All that aside, America faces a very familiar set of problems. Even if Trump won by a clean 51% of the popular vote, there would still be almost half the country not in agreement with him, but their interests and welfare are still the duty of the president to serve.

Donald J. Trump has risen to the highest spotlight of his life, and never have the stakes been higher, more realistic, and without passive consequences that can be bankrupted or swept aside by a tax write-off. It is because of these enormous stakes, directly impacting the lives of millions that I hope the new president will find the capacity to think of others before himself, to forget about political points for the sake of all citizens, not just his supporters. Leaders always preach unity but nothing is harder to achieve in the face of stark opposing ideology.

I still believe we should do public education and healthcare better than any other country in the world, but we do not. I believe we should want our nation as a whole to be healthy, our elderly cared for, our children not hungry or living in poverty, and their schools safe and state of the art in every community. We aren’t even in the top ten around the globe on these things, much less leading the world. I don’t think those things make me a “communist or socialist” but I do think they are things God and Christ would approve of, and I sleep sound in that belief. If there is a better way to reach those goals, the present GOP establishment hasn’t shown us how. I hope Mr. Trump has some answers as great as he claims them to be. I’m gladly waiting for you to prove me wrong about you.

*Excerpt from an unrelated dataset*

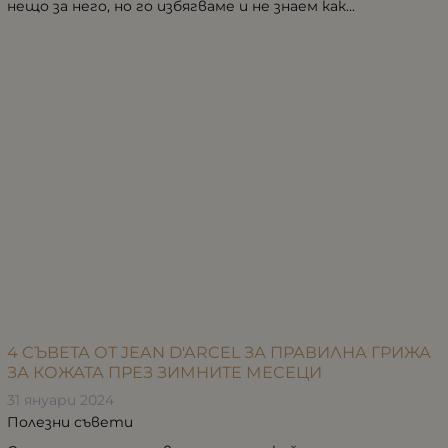
нещо за него, но го избягваме и не знаем как...
4 СЪВЕТА ОТ JEAN D'ARCEL ЗА ПРАВИЛНА ГРИЖА
ЗА КОЖАТА ПРЕЗ ЗИМНИТЕ МЕСЕЦИ
31 януари 2024
Полезни съвети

I find it ironic that a gay man is attributed with a quote that most fits President-elect Trump.

“Be careful what you wish for, you might just get it.” – Oscar Wilde

Mr. Trump, in spite of my personal feelings, I wish you good luck. God knows you’re going to need it, because the biggest job of your life also comes with the most harsh education known to man. After this, your star on the Hollywood Walk of Fame will be meaningless by comparison.